Extensive field interviews, survey groups complement questionnaire
Working with Gambian consultants, Shell-Duncan’s research team conducted over 300 field interviews and 28 focus groups to develop an “ethnographically-grounded” questionnaire answered by 1,220 women in semi-urban communities outside the Gambian capital of Banjul, the Gambian rural border area of Baddibu and the Senegalese region across the border from Baddibu, mostly in the rural Kaoloack area which includes several of the villages in the successful Tostan anti-cutting program. The intent was to include areas and ethnicities with different attitudes and decision processes around FGC. Respondents came from the Mandinka, Wolof, Fula, Serer, Jola and other ethnic groups. One relatively common characteristic of all questionnaire-takers was lack of post-primary education. Only 18 percent had attended secondary school and 1.5 percent college. Fifty-six percent had undergone FGC.

Drawing on the questionnaire results, the interviews and focus groups, researchers found:

  • 72 percent of all respondents disagreed that “a girl who is not circumcised will have difficulty finding a husband;” among circumcised women 68 percent disagreed. “When respondents did assert that circumcision was important or necessary for a good marriage, it was most often not because men refused to marry an uncircumcised woman, but because an uncircumcised woman marrying into a circumcising family would face difficult relationships with other women in her marital home.”
  • Under the old hypothesis that FGC is a “marriage convention” there would be no need to enforce the practice, it would just be expected and done, but in fact it’s promoted strongly through negative sanctions. “Those who choose not to circumcise a daughter face direct pressure from family and community members….uncircumcised girls and women face substantial harassment from circumcised women of all ages…(they) are contemptuously insulted by being labeled solima, meaning not only uncircumcised, but also rude, ignorant, immature, uncivilized and unclean….”
  • Female genital cutting is a way to secure social capital, or currency in social networks that help women navigate and survive the widespread poverty, frequent crises, and scarce opportunities in Senegambia. For women and men, far-reaching networks of friends, acquaintances and family provide assistance with childcare, costs of living, employment and business opportunities. “As insiders, circumcised women cement their belonging in their social network and maximize their social capital by excluding uncircumcised women through harassment and ostracism…female circumcision serves as a signal that girls have been taught the art of subordination to their future husband, husband’s brothers, and most importantly, to their mothers in-law.”

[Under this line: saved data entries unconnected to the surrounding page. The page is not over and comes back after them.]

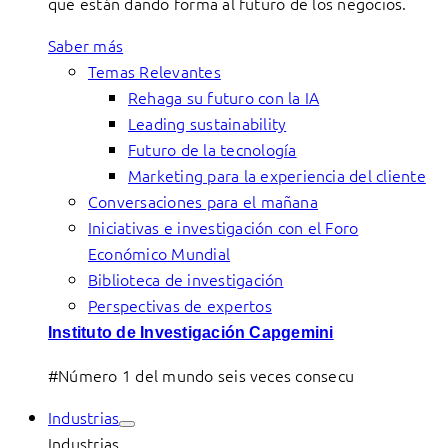
que están dando forma al futuro de los negocios.
Saber más
Temas Relevantes
Rehaga su futuro con la IA
Leading sustainability
Futuro de la tecnología
Marketing para la experiencia del cliente
Conversaciones para el mañana
Iniciativas e investigación con el Foro
Económico Mundial
Biblioteca de investigación
Perspectivas de expertos
Instituto de Investigación Capgemini
#Número 1 del mundo seis veces consecu
Industrias
Industrias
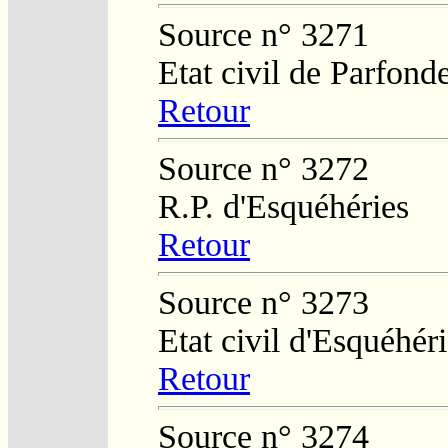
Source n° 3271
Etat civil de Parfond
Retour
Source n° 3272
R.P. d'Esquéhéries
Retour
Source n° 3273
Etat civil d'Esquéhér
Retour
Source n° 3274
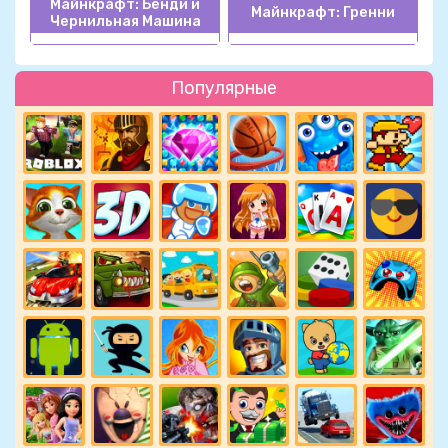
Майнкрафт: Бенди и
Майнкрафт: Гренни
Чернильная Машина
Популярные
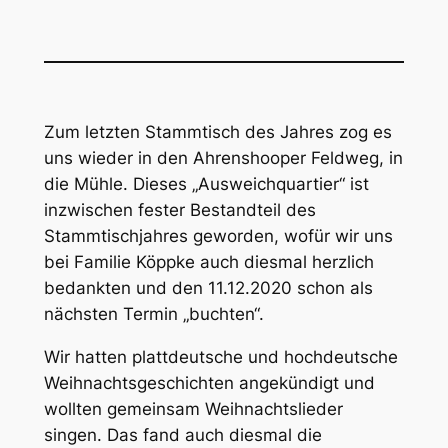
Zum letzten Stammtisch des Jahres zog es
uns wieder in den Ahrenshooper Feldweg, in
die Mühle. Dieses „Ausweichquartier“ ist
inzwischen fester Bestandteil des
Stammtischjahres geworden, wofür wir uns
bei Familie Köppke auch diesmal herzlich
bedankten und den 11.12.2020 schon als
nächsten Termin „buchten“.
Wir hatten plattdeutsche und hochdeutsche
Weihnachtsgeschichten angekündigt und
wollten gemeinsam Weihnachtslieder
singen. Das fand auch diesmal die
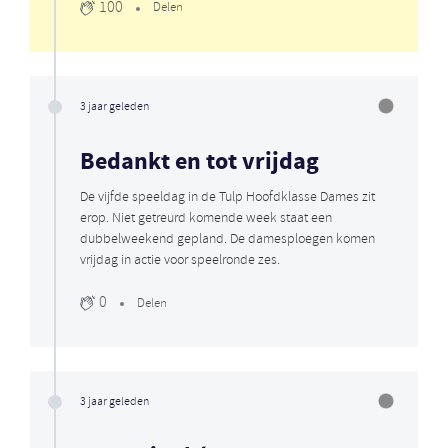
100
Delen
3 jaar geleden
Bedankt en tot vrijdag
De vijfde speeldag in de Tulp Hoofdklasse Dames zit
erop. Niet getreurd komende week staat een
dubbelweekend gepland. De damesploegen komen
vrijdag in actie voor speelronde zes.
0
Delen
3 jaar geleden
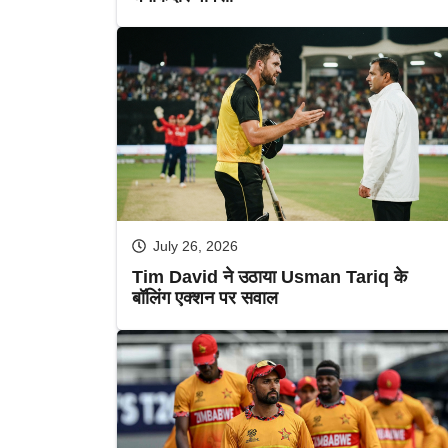
July 26, 2026
Tim David ने उठाया Usman Tariq के
बॉलिंग एक्शन पर सवाल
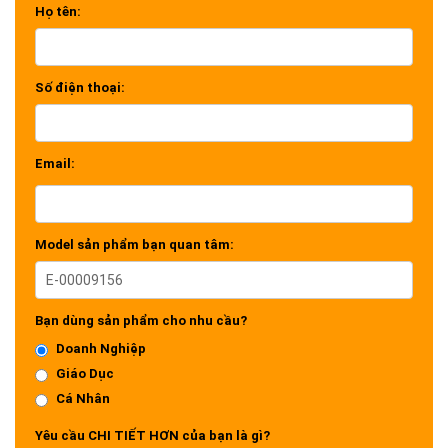
Họ tên:
Số điện thoại:
Email:
Model sản phẩm bạn quan tâm:
Bạn dùng sản phẩm cho nhu cầu?
Doanh Nghiệp
Giáo Dục
Cá Nhân
Yêu cầu CHI TIẾT HƠN của bạn là gì?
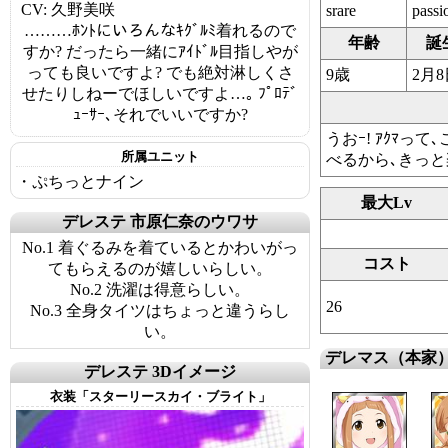
CV: 久野美咲
srare
passi
………ﾎﾝﾄにいろんなｷｸﾞﾙﾐ着れるので
年齢
誕
すか? だったら一緒にｱｲﾄﾞﾙ目指しやが
っても良いですよ? でも絶対淋しくさ
9歳
2月8
せたりしねーでほしいですよ…｡ ﾌﾟﾛﾃﾞ
ｭｰｻｰ､それでいいですか?
うおｰ! ｱｸﾏっ
所属ユニット
べるから､きっと楽
・ぷちっとナイン
最大Lv
デレステ 市原仁奈のウワサ
No.1 着ぐるみを着ているとかわいがっ
コスト
てもらえるのが嬉しいらしい。
No.2 洗濯は得意らしい。
26
No.3 全身タイツはちょっと違うらし
い。
デレマス（本家
デレステ 3Dイメージ
衣装「スターリースカイ・ブライト」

What side of the road will the cars drive on?
In an interview Shell-Duncan said the study demonstrates that “the decision of one individual is linked to that of others, and you need to get people to collectively agree to change a practice.” An apt analogy, proposed by her colleague Gerry Mackie, a University of California-San Diego political scientist, is the convention of driving on the right or left side of the road, she said. An individual who decides alone to drive on a different side of the road risks serious personal injury, but if everyone agrees, then the change works. “Reform efforts will likely not be successful if they are aimed only at young girls and their mothers. Female elders and members of their social circles need to be included for stable change to occur.”

Co-authors of the study, along with Shell-Duncan, were Katherine Wander, University of Washington Department of Anthropology; Ylva Hernlund, a Seattle-based independent consultant; and Amadou Moreau, Global Research and Advocacy Group, Dakar, Senegal.